### Problem
Would you please restate every record exactly as written?

### Provided records

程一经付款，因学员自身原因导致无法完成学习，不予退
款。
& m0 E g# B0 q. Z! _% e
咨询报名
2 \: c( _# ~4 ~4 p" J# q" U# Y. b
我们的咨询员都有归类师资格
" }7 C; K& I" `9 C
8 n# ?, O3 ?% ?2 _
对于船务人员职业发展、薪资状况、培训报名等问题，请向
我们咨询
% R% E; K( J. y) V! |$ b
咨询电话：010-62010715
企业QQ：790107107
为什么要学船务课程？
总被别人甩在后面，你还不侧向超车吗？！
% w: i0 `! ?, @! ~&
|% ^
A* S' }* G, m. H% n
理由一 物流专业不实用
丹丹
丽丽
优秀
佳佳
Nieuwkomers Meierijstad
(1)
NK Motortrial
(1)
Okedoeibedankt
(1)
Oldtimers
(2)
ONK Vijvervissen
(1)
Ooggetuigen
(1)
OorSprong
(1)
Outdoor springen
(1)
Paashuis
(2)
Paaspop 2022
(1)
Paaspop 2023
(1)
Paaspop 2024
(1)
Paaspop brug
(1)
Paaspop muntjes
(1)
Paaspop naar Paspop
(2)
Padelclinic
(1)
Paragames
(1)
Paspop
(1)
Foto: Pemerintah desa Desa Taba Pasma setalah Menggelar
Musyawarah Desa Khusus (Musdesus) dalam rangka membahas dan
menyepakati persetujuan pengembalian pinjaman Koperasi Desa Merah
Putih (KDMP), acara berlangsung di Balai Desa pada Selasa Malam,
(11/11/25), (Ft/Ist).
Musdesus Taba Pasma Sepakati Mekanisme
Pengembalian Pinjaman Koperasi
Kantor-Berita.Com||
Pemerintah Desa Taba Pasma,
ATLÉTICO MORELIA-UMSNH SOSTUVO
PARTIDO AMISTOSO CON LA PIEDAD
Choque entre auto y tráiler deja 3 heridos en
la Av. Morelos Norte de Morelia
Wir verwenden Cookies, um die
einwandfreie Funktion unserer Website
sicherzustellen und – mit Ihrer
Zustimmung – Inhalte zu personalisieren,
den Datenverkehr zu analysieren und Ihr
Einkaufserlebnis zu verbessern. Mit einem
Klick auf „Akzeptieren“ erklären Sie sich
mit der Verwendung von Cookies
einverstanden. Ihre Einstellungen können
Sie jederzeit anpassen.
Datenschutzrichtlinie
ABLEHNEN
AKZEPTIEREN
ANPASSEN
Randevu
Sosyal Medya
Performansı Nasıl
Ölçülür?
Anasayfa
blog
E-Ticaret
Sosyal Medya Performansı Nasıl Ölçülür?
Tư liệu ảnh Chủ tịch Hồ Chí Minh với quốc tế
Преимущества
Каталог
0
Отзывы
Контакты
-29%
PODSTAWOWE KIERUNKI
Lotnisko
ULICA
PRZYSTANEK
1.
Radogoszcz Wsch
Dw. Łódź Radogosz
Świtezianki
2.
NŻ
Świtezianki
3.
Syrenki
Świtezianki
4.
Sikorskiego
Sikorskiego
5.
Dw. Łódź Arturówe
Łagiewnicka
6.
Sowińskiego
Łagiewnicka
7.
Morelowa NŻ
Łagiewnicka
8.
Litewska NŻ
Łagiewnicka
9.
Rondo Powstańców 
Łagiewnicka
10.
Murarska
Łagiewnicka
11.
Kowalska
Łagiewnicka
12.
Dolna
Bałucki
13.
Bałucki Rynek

### Task output
程一经付款，因学员自身原因导致无法完成学习，不予退
款。
& m0 E g# B0 q. Z! _% e
咨询报名
2 \: c( _# ~4 ~4 p" J# q" U# Y. b
我们的咨询员都有归类师资格
" }7 C; K& I" `9 C
8 n# ?, O3 ?% ?2 _
对于船务人员职业发展、薪资状况、培训报名等问题，请向
我们咨询
% R% E; K( J. y) V! |$ b
咨询电话：010-62010715
企业QQ：790107107
为什么要学船务课程？
总被别人甩在后面，你还不侧向超车吗？！
% w: i0 `! ?, @! ~&
|% ^
A* S' }* G, m. H% n
理由一 物流专业不实用
丹丹
丽丽
优秀
佳佳
Nieuwkomers Meierijstad
(1)
NK Motortrial
(1)
Okedoeibedankt
(1)
Oldtimers
(2)
ONK Vijvervissen
(1)
Ooggetuigen
(1)
OorSprong
(1)
Outdoor springen
(1)
Paashuis
(2)
Paaspop 2022
(1)
Paaspop 2023
(1)
Paaspop 2024
(1)
Paaspop brug
(1)
Paaspop muntjes
(1)
Paaspop naar Paspop
(2)
Padelclinic
(1)
Paragames
(1)
Paspop
(1)
Foto: Pemerintah desa Desa Taba Pasma setalah Menggelar
Musyawarah Desa Khusus (Musdesus) dalam rangka membahas dan
menyepakati persetujuan pengembalian pinjaman Koperasi Desa Merah
Putih (KDMP), acara berlangsung di Balai Desa pada Selasa Malam,
(11/11/25), (Ft/Ist).
Musdesus Taba Pasma Sepakati Mekanisme
Pengembalian Pinjaman Koperasi
Kantor-Berita.Com||
Pemerintah Desa Taba Pasma,
ATLÉTICO MORELIA-UMSNH SOSTUVO
PARTIDO AMISTOSO CON LA PIEDAD
Choque entre auto y tráiler deja 3 heridos en
la Av. Morelos Norte de Morelia
Wir verwenden Cookies, um die
einwandfreie Funktion unserer Website
sicherzustellen und – mit Ihrer
Zustimmung – Inhalte zu personalisieren,
den Datenverkehr zu analysieren und Ihr
Einkaufserlebnis zu verbessern. Mit einem
Klick auf „Akzeptieren“ erklären Sie sich
mit der Verwendung von Cookies
einverstanden. Ihre Einstellungen können
Sie jederzeit anpassen.
Datenschutzrichtlinie
ABLEHNEN
AKZEPTIEREN
ANPASSEN
Randevu
Sosyal Medya
Performansı Nasıl
Ölçülür?
Anasayfa
blog
E-Ticaret
Sosyal Medya Performansı Nasıl Ölçülür?
Tư liệu ảnh Chủ tịch Hồ Chí Minh với quốc tế
Преимущества
Каталог
0
Отзывы
Контакты
-29%
PODSTAWOWE KIERUNKI
Lotnisko
ULICA
PRZYSTANEK
1.
Radogoszcz Wsch
Dw. Łódź Radogosz
Świtezianki
2.
NŻ
Świtezianki
3.
Syrenki
Świtezianki
4.
Sikorskiego
Sikorskiego
5.
Dw. Łódź Arturówe
Łagiewnicka
6.
Sowińskiego
Łagiewnicka
7.
Morelowa NŻ
Łagiewnicka
8.
Litewska NŻ
Łagiewnicka
9.
Rondo Powstańców 
Łagiewnicka
10.
Murarska
Łagiewnicka
11.
Kowalska
Łagiewnicka
12.
Dolna
Bałucki
13.
Bałucki Rynek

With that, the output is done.